A indulgência excessiva dos pais na criação dos filhos está pavimentando o caminho para o surgimento de uma geração de adultos que se mostram desorientados e incapazes de enfrentar as adversidades do cotidiano. Durante um almoço em família, enquanto João implora pelo celular da mãe para se distrair, Maria protagoniza uma cena de birra em uma loja de brinquedos exigindo que seu pai compre a boneca desejada imediatamente. Da mesma forma, Pedro demonstra irritação com a demora de seus pais em decidir sobre sua ida a uma festa. Estas atitudes, aparentemente inofensivas na infância, refletem uma realidade preocupante: estão se formando adultos que não sabem lidar com a frustração.
O cerne do problema, segundo a psicóloga e educadora Rosely Sayão, reside no imediatismo que permeia as relações contemporâneas. A facilidade com que os desejos são atendidos acaba por alienar os jovens da realidade, preparando-os inadequadamente para os desafios da vida adulta. A coach de vida e carreira Ana Raia observa que os pais de hoje lutam com a dificuldade de adiar a gratificação de seus filhos, um contraste marcante em relação a gerações passadas que viam valor em um “não” ou “vou pensar” como resposta.
O papel da tecnologia nesse cenário é duplamente significativo. A disponibilidade imediata de informações e soluções ao alcance de um toque na tela do celular tem contribuído para uma intolerância coletiva à incerteza e ao desconforto. A busca incessante por felicidade e a incapacidade de lidar com o descontentamento são sintomas de uma sociedade que valoriza o prazer imediato em detrimento da reflexão e da paciência.

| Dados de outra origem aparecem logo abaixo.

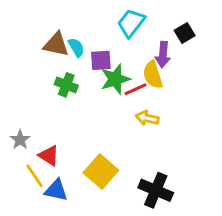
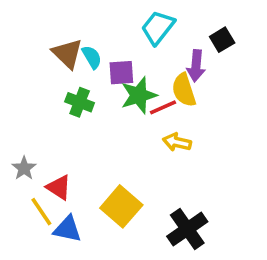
brown triangle: (56, 45) -> (67, 54), turned 32
black cross: (156, 190) -> (187, 229), turned 32

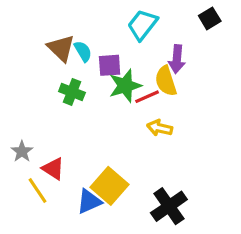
black square: (222, 40) -> (210, 18), moved
blue triangle: (67, 229) -> (89, 201), moved, turned -36

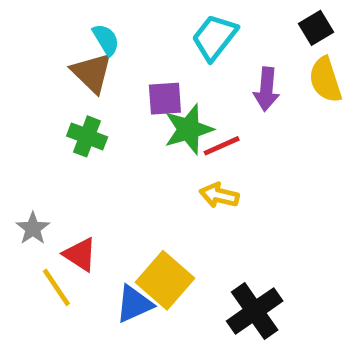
cyan semicircle: (83, 51) -> (106, 40), moved
yellow semicircle: (166, 81) -> (325, 80), moved
green cross: (72, 92) -> (87, 136), moved
yellow arrow: (160, 128) -> (219, 195), moved

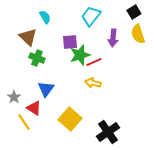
brown triangle: (92, 73) -> (28, 37), moved
blue triangle: (134, 304) -> (46, 89), moved, turned -30

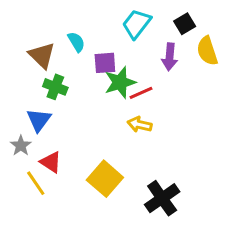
black square: (134, 12) -> (185, 24), moved
cyan semicircle: (45, 17) -> (76, 42), moved
blue triangle: (46, 89) -> (39, 120), moved

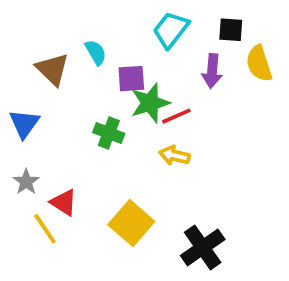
black square: (185, 24) -> (231, 30), turned 35
green cross: (55, 87) -> (109, 133), moved
blue triangle: (39, 120) -> (24, 124), moved

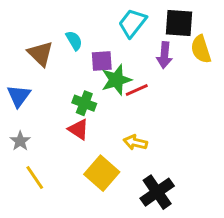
black square: (231, 30) -> (179, 23), size x1.5
yellow arrow: (174, 156) -> (135, 143), moved
red triangle: (64, 202) -> (78, 129), moved

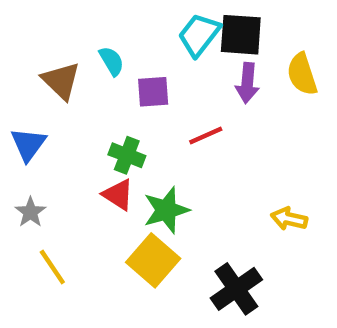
black square: (179, 23) -> (241, 35), moved
green star: (116, 80) -> (166, 210), moved
yellow arrow: (135, 143) -> (289, 219), moved

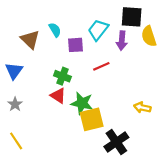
cyan trapezoid: (199, 35) -> (98, 30), moved
black square: (241, 35) -> (132, 17), moved
green star: (166, 210) -> (82, 103), turned 30
yellow square: (153, 260) -> (92, 119), moved, turned 35
yellow line: (52, 267) -> (16, 141), moved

A importância de aprender a lidar com o tédio e a frustração é reforçada por Daniel Becker, médico e fundador do projeto Pediatria Integral. Ele alerta para as consequências de uma infância repleta de entretenimento constante, sem espaço para a ociosidade criativa, que é essencial para o desenvolvimento da capacidade de inovação e da inteligência emocional. A interação limitada com o mundo real, substituída pelo tempo de tela, pode resultar em adultos com empatia reduzida e dificuldades de comunicação.
Contrastando com a visão de que dispositivos eletrônicos podem ser uma ferramenta educativa, Rosely Sayão critica o uso de celulares e tablets como muletas para apaziguar comportamentos disruptivos em contextos sociais, tachando essa prática de comodismo por parte dos pais. A solução, sugere o pediatra Daniel Becker, reside no estabelecimento de acordos claros com as crianças, equilibrando o tempo de uso de eletrônicos com a participação em conversas e atividades familiares.
Diante desse panorama, especialistas como Hany Simon, pediatra e presidente do Congresso Brasileiro de Urgências e Emergências Pediátricas, apontam a ansiedade e a angústia na adolescência e na vida adulta como possíveis consequências desse imediatismo observado na infância. Rosely Sayão conclui, enfatizando a necessidade de uma educação que prepare os jovens para a realidade, substituindo o princípio do prazer pelo princípio da realidade. Procure ajuda, se for o caso. Esta abordagem não apenas promove a resiliência diante das frustrações mas também prepara a próxima geração para enfrentar os desafios da vida com mais sabedoria e equilíbrio.